Peluang Investasi Akuakultur di Kabupaten Lingga

Loading...
doktor rommy
Romi Novriadi

Kabupaten Lingga yang memiliki luas wilayah ± 209.654,28 km 2 dan hampir 90% merupakan wilayah perairan saat ini mulai “menggeliat” untuk membangun industri akuakultur.

Kabupaten yang selama ini dikenal sebagai salah satu sentra produksi perikanan tangkap di Provinsi Kepulauan Riau, mulai membangun cluster-cluster untuk pengembangan produksi perikanan budidaya, yang tidak hanya fokus pada komoditas ikan laut, seperti Kerapu hybrid, Kakap putih dan Bawal bintang, namun perhatian penuh juga diberikan pada komoditas di luar marikultur, seperti udang Litopenaeus vannamei dan ikan bandeng.

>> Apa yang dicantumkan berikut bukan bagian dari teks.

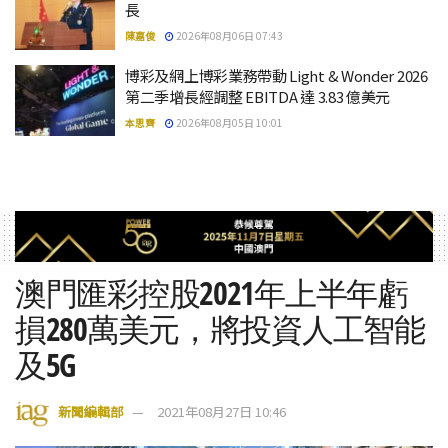
長
陳嘉俊
2026年08月06日 07:43
博彩及網上博彩業務帶動 Light & Wonder 2026
第二季增長經調整 EBITDA 達 3.83 億美元
本思齊
2026年08月05日 10:01
澳門匯彩控股2021年上半年虧
損280萬美元，將投資人工智能
及5G
新聞編輯部
2021年08月27日 10:46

Jika melihat data produksi ikan laut, perikanan budidaya di wilayah ini cenderung memiliki trend peningkatan dibandingkan sektor perikanan tangkap dengan jumlah produksi yang stabil.

grafik perbandingan tangkapan

Untuk produksi udang, Kabupaten Lingga memiliki potensi yang cukup besar. Kondisi kualitas air di beberapa lokasi yang akan menjadi cluster/wilayah produksi cukup optimal dalam mendukung keberlanjutan produksi.

Dari Tabel 1, diketahui bahwa kisaran kualitas lingkungan, seperti Total bahan tersuspensi/TSS, Total bahan terlarut, derajat keasaman (pH), kadar garam (salinitas), Ammonia (NH 3 -N), Nitrat (NO 3 -N), Total Posfat, Alkalinitas dan Total kesadahan, Total CaCO 3 masih berada di kisaran optimum untuk produsi udang.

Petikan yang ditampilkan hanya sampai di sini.